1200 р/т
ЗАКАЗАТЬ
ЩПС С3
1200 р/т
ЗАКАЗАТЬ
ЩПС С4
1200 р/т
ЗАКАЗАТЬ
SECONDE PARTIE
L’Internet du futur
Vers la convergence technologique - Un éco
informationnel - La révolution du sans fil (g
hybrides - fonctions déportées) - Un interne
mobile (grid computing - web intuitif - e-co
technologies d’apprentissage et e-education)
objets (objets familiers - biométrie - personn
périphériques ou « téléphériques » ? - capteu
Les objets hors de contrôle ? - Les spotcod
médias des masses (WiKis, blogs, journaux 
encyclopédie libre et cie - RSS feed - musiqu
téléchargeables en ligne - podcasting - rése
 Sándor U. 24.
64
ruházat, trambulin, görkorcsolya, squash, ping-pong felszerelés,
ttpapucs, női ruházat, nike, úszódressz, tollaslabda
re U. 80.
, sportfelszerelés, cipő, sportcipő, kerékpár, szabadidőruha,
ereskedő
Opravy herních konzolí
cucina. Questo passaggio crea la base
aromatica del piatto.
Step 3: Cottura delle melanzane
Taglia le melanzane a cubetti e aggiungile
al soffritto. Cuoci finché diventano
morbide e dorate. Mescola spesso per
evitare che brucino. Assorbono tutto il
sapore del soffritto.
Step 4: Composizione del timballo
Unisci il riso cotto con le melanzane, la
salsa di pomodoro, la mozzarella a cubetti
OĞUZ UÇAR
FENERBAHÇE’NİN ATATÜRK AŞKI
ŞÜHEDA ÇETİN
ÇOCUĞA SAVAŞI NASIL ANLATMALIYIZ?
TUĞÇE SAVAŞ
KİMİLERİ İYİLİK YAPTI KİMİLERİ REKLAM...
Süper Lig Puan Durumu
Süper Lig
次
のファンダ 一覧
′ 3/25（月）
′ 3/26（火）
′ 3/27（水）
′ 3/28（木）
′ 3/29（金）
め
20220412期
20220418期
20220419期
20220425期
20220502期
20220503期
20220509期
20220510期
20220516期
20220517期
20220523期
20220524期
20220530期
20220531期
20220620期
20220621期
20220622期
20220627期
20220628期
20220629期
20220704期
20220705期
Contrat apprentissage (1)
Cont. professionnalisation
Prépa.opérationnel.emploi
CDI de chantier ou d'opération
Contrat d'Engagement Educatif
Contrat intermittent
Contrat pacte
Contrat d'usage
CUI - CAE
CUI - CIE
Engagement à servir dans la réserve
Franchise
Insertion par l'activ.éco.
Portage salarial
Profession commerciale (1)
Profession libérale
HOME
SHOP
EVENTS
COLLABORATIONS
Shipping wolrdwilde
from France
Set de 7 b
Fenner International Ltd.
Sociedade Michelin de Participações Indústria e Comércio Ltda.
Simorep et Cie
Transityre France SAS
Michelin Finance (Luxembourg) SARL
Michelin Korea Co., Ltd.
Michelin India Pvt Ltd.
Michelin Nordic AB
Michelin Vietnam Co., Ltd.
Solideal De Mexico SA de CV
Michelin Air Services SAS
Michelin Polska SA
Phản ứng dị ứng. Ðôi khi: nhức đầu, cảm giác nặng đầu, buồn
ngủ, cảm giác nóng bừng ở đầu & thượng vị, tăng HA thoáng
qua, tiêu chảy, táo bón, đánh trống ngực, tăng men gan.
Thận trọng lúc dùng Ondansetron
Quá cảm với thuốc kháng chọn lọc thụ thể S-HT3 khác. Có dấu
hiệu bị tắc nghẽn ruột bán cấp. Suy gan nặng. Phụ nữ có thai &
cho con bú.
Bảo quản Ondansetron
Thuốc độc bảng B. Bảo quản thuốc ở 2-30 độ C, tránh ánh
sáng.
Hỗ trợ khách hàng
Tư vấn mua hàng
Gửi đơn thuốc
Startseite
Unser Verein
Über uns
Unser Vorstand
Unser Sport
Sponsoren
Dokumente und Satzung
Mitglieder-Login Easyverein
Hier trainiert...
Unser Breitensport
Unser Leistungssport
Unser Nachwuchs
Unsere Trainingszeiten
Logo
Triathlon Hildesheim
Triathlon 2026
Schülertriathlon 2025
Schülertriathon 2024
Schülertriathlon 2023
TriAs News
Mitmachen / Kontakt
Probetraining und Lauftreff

**INSTRUCTIONS TO FOLLOW**:
Every entry should be printed again exactly as it stands.

**FINISHED EXERCISE**:
1200 р/т
ЗАКАЗАТЬ
ЩПС С3
1200 р/т
ЗАКАЗАТЬ
ЩПС С4
1200 р/т
ЗАКАЗАТЬ
SECONDE PARTIE
L’Internet du futur
Vers la convergence technologique - Un éco
informationnel - La révolution du sans fil (g
hybrides - fonctions déportées) - Un interne
mobile (grid computing - web intuitif - e-co
technologies d’apprentissage et e-education)
objets (objets familiers - biométrie - personn
périphériques ou « téléphériques » ? - capteu
Les objets hors de contrôle ? - Les spotcod
médias des masses (WiKis, blogs, journaux 
encyclopédie libre et cie - RSS feed - musiqu
téléchargeables en ligne - podcasting - rése
 Sándor U. 24.
64
ruházat, trambulin, görkorcsolya, squash, ping-pong felszerelés,
ttpapucs, női ruházat, nike, úszódressz, tollaslabda
re U. 80.
, sportfelszerelés, cipő, sportcipő, kerékpár, szabadidőruha,
ereskedő
Opravy herních konzolí
cucina. Questo passaggio crea la base
aromatica del piatto.
Step 3: Cottura delle melanzane
Taglia le melanzane a cubetti e aggiungile
al soffritto. Cuoci finché diventano
morbide e dorate. Mescola spesso per
evitare che brucino. Assorbono tutto il
sapore del soffritto.
Step 4: Composizione del timballo
Unisci il riso cotto con le melanzane, la
salsa di pomodoro, la mozzarella a cubetti
OĞUZ UÇAR
FENERBAHÇE’NİN ATATÜRK AŞKI
ŞÜHEDA ÇETİN
ÇOCUĞA SAVAŞI NASIL ANLATMALIYIZ?
TUĞÇE SAVAŞ
KİMİLERİ İYİLİK YAPTI KİMİLERİ REKLAM...
Süper Lig Puan Durumu
Süper Lig
次
のファンダ 一覧
′ 3/25（月）
′ 3/26（火）
′ 3/27（水）
′ 3/28（木）
′ 3/29（金）
め
20220412期
20220418期
20220419期
20220425期
20220502期
20220503期
20220509期
20220510期
20220516期
20220517期
20220523期
20220524期
20220530期
20220531期
20220620期
20220621期
20220622期
20220627期
20220628期
20220629期
20220704期
20220705期
Contrat apprentissage (1)
Cont. professionnalisation
Prépa.opérationnel.emploi
CDI de chantier ou d'opération
Contrat d'Engagement Educatif
Contrat intermittent
Contrat pacte
Contrat d'usage
CUI - CAE
CUI - CIE
Engagement à servir dans la réserve
Franchise
Insertion par l'activ.éco.
Portage salarial
Profession commerciale (1)
Profession libérale
HOME
SHOP
EVENTS
COLLABORATIONS
Shipping wolrdwilde
from France
Set de 7 b
Fenner International Ltd.
Sociedade Michelin de Participações Indústria e Comércio Ltda.
Simorep et Cie
Transityre France SAS
Michelin Finance (Luxembourg) SARL
Michelin Korea Co., Ltd.
Michelin India Pvt Ltd.
Michelin Nordic AB
Michelin Vietnam Co., Ltd.
Solideal De Mexico SA de CV
Michelin Air Services SAS
Michelin Polska SA
Phản ứng dị ứng. Ðôi khi: nhức đầu, cảm giác nặng đầu, buồn
ngủ, cảm giác nóng bừng ở đầu & thượng vị, tăng HA thoáng
qua, tiêu chảy, táo bón, đánh trống ngực, tăng men gan.
Thận trọng lúc dùng Ondansetron
Quá cảm với thuốc kháng chọn lọc thụ thể S-HT3 khác. Có dấu
hiệu bị tắc nghẽn ruột bán cấp. Suy gan nặng. Phụ nữ có thai &
cho con bú.
Bảo quản Ondansetron
Thuốc độc bảng B. Bảo quản thuốc ở 2-30 độ C, tránh ánh
sáng.
Hỗ trợ khách hàng
Tư vấn mua hàng
Gửi đơn thuốc
Startseite
Unser Verein
Über uns
Unser Vorstand
Unser Sport
Sponsoren
Dokumente und Satzung
Mitglieder-Login Easyverein
Hier trainiert...
Unser Breitensport
Unser Leistungssport
Unser Nachwuchs
Unsere Trainingszeiten
Logo
Triathlon Hildesheim
Triathlon 2026
Schülertriathlon 2025
Schülertriathon 2024
Schülertriathlon 2023
TriAs News
Mitmachen / Kontakt
Probetraining und Lauftreff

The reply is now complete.